The Anti-Leadership Vaccine

Description

Relationships are more important than rules in developing young leaders.

The late John Gardener, former Secretary of Housing, Education and Welfare was a man ahead of his time. He said years ago that one of his chief concerns about the educational system in America is that it’s unwittingly injecting students with an “anti-leadership vaccine.” It sort of paints a picture, doesn’t it?  He saw the direction education was going, making every kid strive toward not only equality but sameness. No distinction. No doubt, equality for all people is good; but kids are not the same and every one of them needs a caring leader to reveal their distinctions.

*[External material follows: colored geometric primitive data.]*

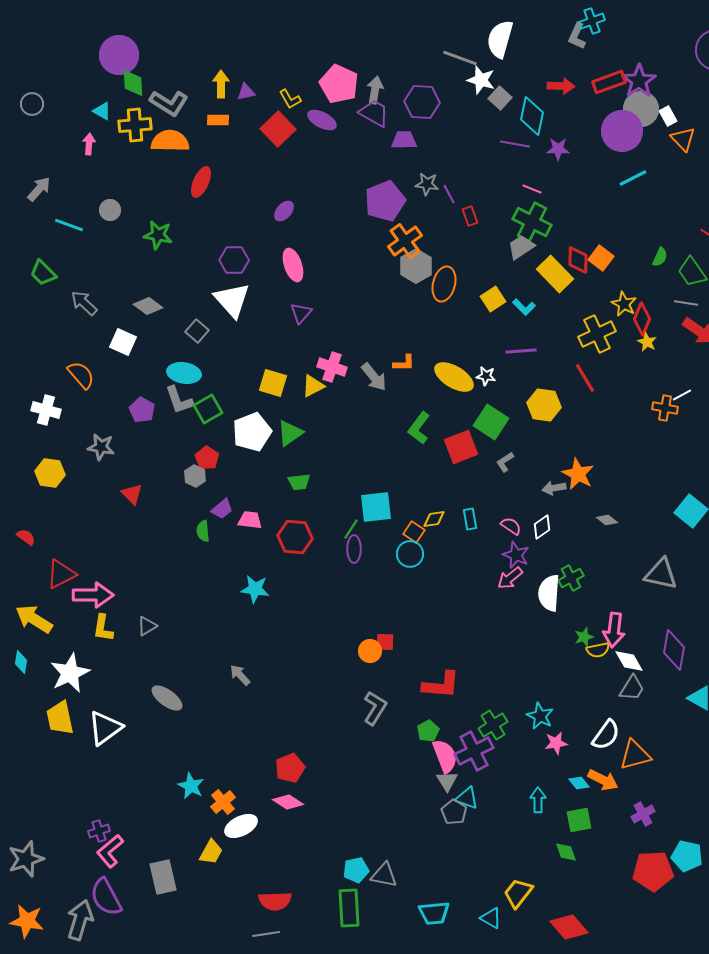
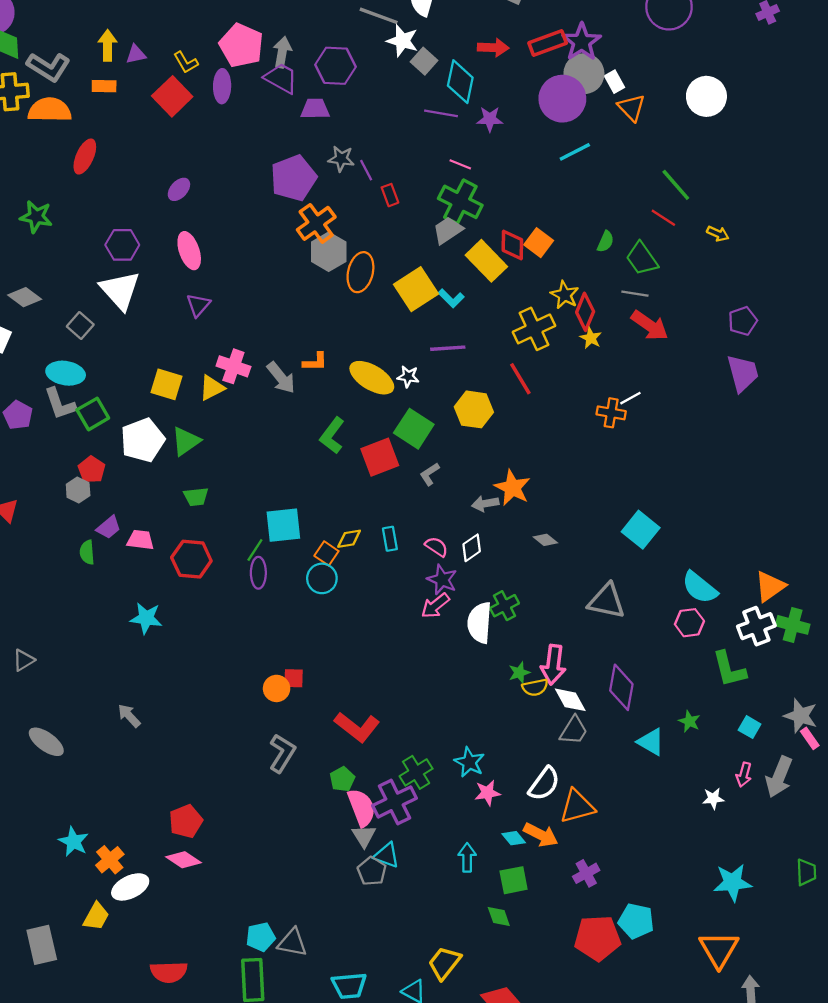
purple ellipse: (322, 120) -> (222, 86), turned 64
yellow square: (493, 299) -> (416, 289), size x1.5
red L-shape: (441, 685) -> (357, 727), turned 33

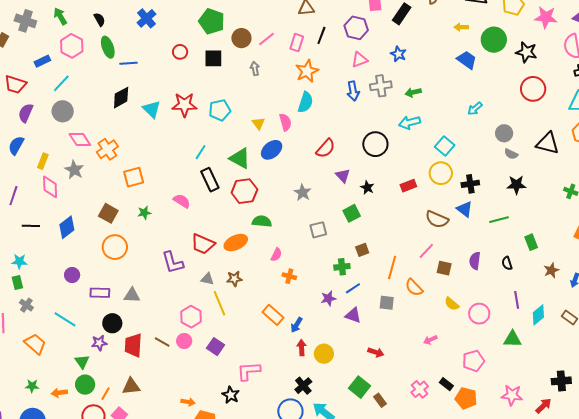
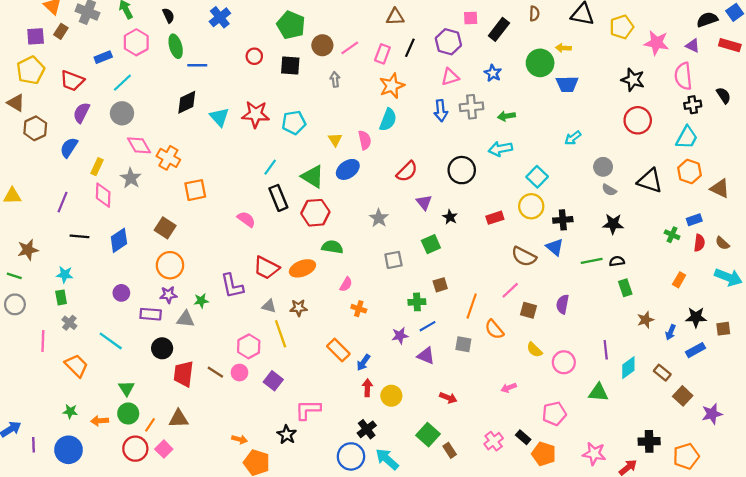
green circle: (494, 40) -> (540, 63), moved
blue trapezoid: (467, 60) -> (567, 84), turned 140
orange cross: (107, 149) -> (168, 158), turned -30
green star: (144, 213) -> (201, 301), moved
black semicircle: (507, 263) -> (617, 261), moved, turned 96
purple star: (99, 343) -> (168, 295), moved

Let me provide one example. Our “nurture impulse” has driven many parents and teachers to demand a “zero tolerance” policy in school, not just for bullying, but for any sort of aggression or harassment. Most scholars agree that bullying can have serious effects and it needs to be stopped. However, they’ve balked on the “zero tolerance” policy. A task force from the American Psychological Association warns that many incidents involve poor judgment, and lapses of judgment are developmentally normative, the result of neurological immaturity. This is just a fancy way of saying that kids make mistakes because they’re still young, says author Po Bronson. The task force noted that inflicting automatic, severe punishments was causing an erosion of trust in authority figures. The chair of the task force explained, “The kids become fearful—not of other kids, but of the rules—because they think they’ll break them by accident.”          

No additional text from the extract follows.